Despite the fact that I enjoyed the journey The White Book took me on, I do not think it is deserving of a place on the Man Booker International Prize shortlist. My main concern is that this blurs the line of fiction too much, this is an autobiographical meditation. While I appreciate everything it does, I wonder how it managed to meet the criteria for this prize. It is not just this book that blur the line between fiction and non-fiction, I just think this is one that is the furthest away from fiction. Having said that, this is a book that needs to be experienced rather than analysed; there is some literary merit here, but this is more an emotional journey.
I hear you.
I’m quite ok with authors blurring the line between fiction and NF, but a fiction prize is a fiction prize…
I don’t know how so many books that feel more like nonfiction made it into the longlist
Really enjoyed reading your thoughts on this! I personally really liked it, but I haven’t thought much about its placement on the prize list. I do have to agree with you though that this book barely fits the prize in terms of not just blending fiction and nonfiction, but leaning more towards poetry and essays than a novel. In general it seems the longlist was filled with books that were hard to pinpoint into one genre/genre-bending titles, as far as I’ve heard at least. I think you’re right though, that The White Book is very much an emotional experience rather than strictly a structural marvel.
It seemed that the prize wanted to highlight this blend of non fiction in fiction but I don’t know if they drew the line anywhere. It’s weird that they say this is a prize for fiction (according to them).

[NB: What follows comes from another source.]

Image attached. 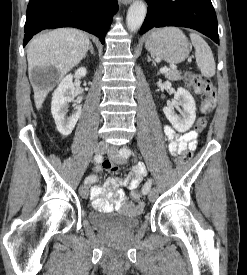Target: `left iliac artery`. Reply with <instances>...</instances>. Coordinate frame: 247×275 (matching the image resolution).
Here are the masks:
<instances>
[{"label":"left iliac artery","mask_w":247,"mask_h":275,"mask_svg":"<svg viewBox=\"0 0 247 275\" xmlns=\"http://www.w3.org/2000/svg\"><path fill=\"white\" fill-rule=\"evenodd\" d=\"M120 155L124 158H127L131 155V150L130 149H121L120 150ZM152 185V179H148L147 182L145 183L143 190L147 193L150 191Z\"/></svg>","instance_id":"obj_1"}]
</instances>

I’m just unsure what they want to achieve
I was really struck by your comment that when you read this you thought of the color black…perfect! It is so very bleak. While I found her writing quite beautiful, it was at the same time meaningless to me. How do you connect, and grieve so terribly, for a sibling you never met? Maybe that sounds cold-hearted, but I just didn’t get it.
I know what you mean, I don’t think it could grieve for a sibling I never met or knew. Must be a cultural thing.